Scan the records below. List lines holding "muted".

****************

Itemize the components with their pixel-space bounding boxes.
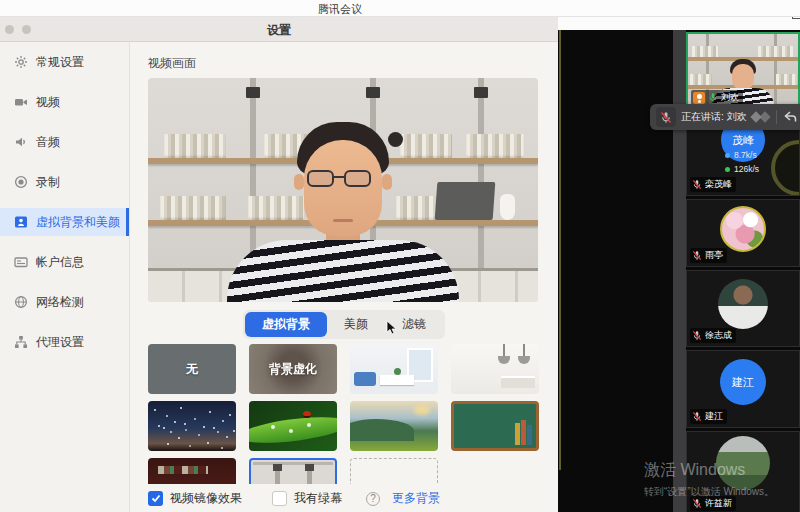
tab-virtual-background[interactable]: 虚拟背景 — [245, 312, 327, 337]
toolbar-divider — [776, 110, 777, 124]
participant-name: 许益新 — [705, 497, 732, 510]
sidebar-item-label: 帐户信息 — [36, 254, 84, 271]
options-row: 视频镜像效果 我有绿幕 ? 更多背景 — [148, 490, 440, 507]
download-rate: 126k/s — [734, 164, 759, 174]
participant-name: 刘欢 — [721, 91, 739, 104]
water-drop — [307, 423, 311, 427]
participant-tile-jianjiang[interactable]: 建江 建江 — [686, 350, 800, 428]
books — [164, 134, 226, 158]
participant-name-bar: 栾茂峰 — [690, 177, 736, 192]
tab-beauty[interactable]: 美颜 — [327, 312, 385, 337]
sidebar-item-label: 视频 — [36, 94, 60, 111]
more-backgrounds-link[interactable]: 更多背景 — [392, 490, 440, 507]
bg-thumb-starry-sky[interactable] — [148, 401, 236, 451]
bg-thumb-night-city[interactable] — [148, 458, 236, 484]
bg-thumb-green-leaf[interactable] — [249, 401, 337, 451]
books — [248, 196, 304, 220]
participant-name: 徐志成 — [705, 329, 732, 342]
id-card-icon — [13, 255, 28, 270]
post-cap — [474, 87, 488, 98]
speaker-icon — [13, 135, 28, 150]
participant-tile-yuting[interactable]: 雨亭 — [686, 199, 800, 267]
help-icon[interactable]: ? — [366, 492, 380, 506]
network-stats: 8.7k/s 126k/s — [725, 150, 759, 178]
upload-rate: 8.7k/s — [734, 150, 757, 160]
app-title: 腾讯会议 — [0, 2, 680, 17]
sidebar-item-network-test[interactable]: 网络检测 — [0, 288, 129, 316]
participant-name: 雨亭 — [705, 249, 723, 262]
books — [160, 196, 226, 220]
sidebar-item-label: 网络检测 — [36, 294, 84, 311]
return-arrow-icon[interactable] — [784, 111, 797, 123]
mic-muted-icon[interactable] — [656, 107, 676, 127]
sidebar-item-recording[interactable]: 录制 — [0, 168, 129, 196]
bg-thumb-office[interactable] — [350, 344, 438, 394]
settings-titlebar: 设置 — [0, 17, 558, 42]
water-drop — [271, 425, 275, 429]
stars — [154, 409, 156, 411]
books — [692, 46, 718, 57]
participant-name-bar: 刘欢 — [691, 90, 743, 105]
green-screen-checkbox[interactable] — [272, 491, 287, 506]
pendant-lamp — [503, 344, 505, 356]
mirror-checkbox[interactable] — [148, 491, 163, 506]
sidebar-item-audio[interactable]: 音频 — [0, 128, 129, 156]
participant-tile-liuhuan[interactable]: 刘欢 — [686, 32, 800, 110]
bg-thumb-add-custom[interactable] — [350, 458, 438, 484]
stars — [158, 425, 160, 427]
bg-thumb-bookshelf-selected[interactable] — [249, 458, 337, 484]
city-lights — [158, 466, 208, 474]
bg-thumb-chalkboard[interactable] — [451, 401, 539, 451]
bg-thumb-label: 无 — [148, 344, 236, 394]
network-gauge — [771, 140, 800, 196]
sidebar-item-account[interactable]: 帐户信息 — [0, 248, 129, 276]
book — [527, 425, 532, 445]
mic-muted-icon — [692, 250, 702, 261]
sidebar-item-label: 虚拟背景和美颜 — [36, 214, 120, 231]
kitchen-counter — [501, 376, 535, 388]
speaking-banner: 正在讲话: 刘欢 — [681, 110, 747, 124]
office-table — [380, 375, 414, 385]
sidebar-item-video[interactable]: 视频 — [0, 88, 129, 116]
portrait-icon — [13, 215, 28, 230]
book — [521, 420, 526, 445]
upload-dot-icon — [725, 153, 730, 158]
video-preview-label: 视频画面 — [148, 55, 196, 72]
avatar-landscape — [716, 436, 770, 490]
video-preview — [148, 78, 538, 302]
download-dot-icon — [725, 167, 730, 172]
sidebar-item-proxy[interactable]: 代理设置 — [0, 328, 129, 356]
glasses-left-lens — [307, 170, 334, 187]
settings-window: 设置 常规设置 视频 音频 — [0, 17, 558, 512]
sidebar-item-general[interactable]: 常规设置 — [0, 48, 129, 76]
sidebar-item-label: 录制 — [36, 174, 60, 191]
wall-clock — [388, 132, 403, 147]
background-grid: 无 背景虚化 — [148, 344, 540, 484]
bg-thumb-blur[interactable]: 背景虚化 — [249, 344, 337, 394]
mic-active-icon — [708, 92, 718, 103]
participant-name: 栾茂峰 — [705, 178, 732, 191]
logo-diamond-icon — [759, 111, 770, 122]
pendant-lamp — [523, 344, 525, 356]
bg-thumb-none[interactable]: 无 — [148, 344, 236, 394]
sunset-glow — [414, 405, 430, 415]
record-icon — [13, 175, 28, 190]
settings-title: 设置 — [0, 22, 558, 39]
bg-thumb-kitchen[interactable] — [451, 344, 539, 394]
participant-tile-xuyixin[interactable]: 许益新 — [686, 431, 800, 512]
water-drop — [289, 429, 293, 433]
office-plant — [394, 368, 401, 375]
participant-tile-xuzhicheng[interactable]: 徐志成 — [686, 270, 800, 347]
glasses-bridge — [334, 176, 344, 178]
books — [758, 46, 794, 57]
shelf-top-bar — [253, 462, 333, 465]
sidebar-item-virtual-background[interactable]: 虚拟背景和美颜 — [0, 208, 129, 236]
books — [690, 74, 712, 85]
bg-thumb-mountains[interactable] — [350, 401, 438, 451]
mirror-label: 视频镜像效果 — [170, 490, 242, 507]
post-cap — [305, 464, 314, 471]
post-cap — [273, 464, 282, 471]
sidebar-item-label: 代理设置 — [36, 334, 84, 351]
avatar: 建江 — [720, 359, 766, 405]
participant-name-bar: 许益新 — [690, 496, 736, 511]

****************

— PROBLEM SOLUTION —
mic-muted-icon[interactable] — [656, 107, 676, 127]
mic-muted-icon — [692, 250, 702, 261]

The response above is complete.